Quando nossos antepassados mais próximos desceram das árvores nas savanas da Etiópia, encontraram a fome em toda a parte. Essa realidade se manteve por milhões de anos.
Naqueles tempos, na disputa com outros carnívoros por carcaças de animais mortos, nosso metabolismo aprendeu a não desperdiçar energia e a transformar em reserva de gordura todas as calorias ingeridas em excesso. Os que nasceram sem essa capacidade foram eliminados pela seleção natural.
Às custas de malabarismos metabólicos, nossa espécie conseguiu chegar à segunda metade do século 20, época a partir da qual os avanços da tecnologia permitiram assegurar alimentos de boa qualidade para grandes massas populacionais. Um animal descendente dos que sobreviveram às pandemias de fome não estava preparado para viver na fartura.
Quando emagrecemos, o cérebro entende que corremos risco de morte por inanição e faz o diabo para cairmos na tentação de recuperar os quilos perdidos.
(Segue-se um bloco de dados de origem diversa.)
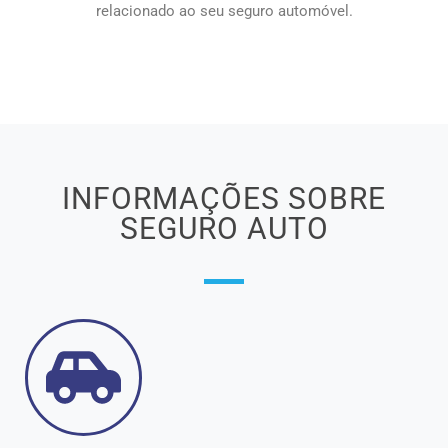
relacionado ao seu seguro automóvel.
INFORMAÇÕES SOBRE
SEGURO AUTO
O despreparo se revelou em três comportamentos principais: a preferência por alimentos altamente calóricos, a capacidade de ingerir mais calorias do que o necessário e a preguiça para andar num mundo que conspira a favor do sedentarismo.
Não podia dar certo. A obesidade se tornou a condição crônica mais prevalente do mundo. Segundo a Organização Mundial da Saúde, existe 1 bilhão de habitantes com peso excessivo, 500 milhões dos quais caem na faixa da obesidade.
No Brasil, 57% da população está na faixa de excesso de peso ou obesidade. Nos Estados Unidos são quase 80%, no México, mais de 70%; os índices aumentam nos cinco continentes.
A facilidade dos seres humanos para ganhar peso contrasta com a dificuldade para perdê-lo. Quando emagrecemos, o cérebro entende que corremos risco de morte por inanição e faz o diabo para cairmos na tentação de recuperar os quilos perdidos.
Nesse contexto, a indústria farmacêutica desenvolveu medicamentos capazes de provocar perdas significativas do peso corpóreo, pela primeira vez na história da medicina. O sucesso comercial foi imediato e retumbante. A Novo Nordisk, empresa dinamarquesa que fabrica o Ozempic, é a mais valiosa da Europa. Seu faturamento anual é mais alto do que o PIB da Dinamarca.
Na literatura médica, começam a ganhar corpo as críticas a esse uso indiscriminado: o emagrecimento induzido pela droga estará associado à melhora do estado de saúde? Agências internacionais regulatórias, como o FDA americano e a Agência Europeia, não deveriam avaliar outros parâmetros além da simples redução do número de quilos?
O acúmulo de gordura visceral, por exemplo, guarda relação direta com a incidência das doenças crônicas mais letais: ataque cardíaco, AVC, diabetes tipo 2 e alguns tipos de câncer.
O Índice de massa corpórea (IMC) é uma medida grosseira: pode diminuir por perda de músculos, sem haver alteração da quantidade de gordura intra-abdominal. A perda excessiva de musculatura em relação à quantidade de gordura, leva a uma condição conhecida como obesidade sarcopênica, na qual o IMC cai sem trazer benefícios metabólicos, pelo contrário, está associada a aumento de mortalidade e do risco de déficits funcionais incapacitantes.
Ozempic, Mounjaro e outros remédios da mesma classe provocam perda de peso por redução da quantidade de gordura, mas também da massa muscular. Subir na balança não permite discriminar a proporção músculo/gordura. O emagrecimento ideal é aquele que vem da perda de tecido adiposo acompanhada da manutenção ou do ganho de massa muscular.
As pessoas que fazem uso prolongado dessas drogas chamam nossa atenção pela silhueta, mas também porque parte delas têm rosto com aparência doentia. É muito sugestivo de que exista relação de causa e efeito.
Mensurações periódicas dos níveis de gordura e de massa muscular durante o tratamento, por métodos de imagem, são possíveis, mas não estão ao alcance da maioria dos que penam para comprar medicações tão caras. Sendo assim, os médicos que as prescrevem, precisam ressaltar a necessidade de cuidar da dieta, de cortar os exageros à mesa e de praticar atividade física com regularidade.
Emagrecer às custas de drogas que reduzem o apetite, sem abandonar a vida sedentária, com liberdade para comer o que a gente mais gosta, é sonho de todos os que lutam contra a balança. Sonhar é bom, mas não hipertrofia músculo nem derrete gordura.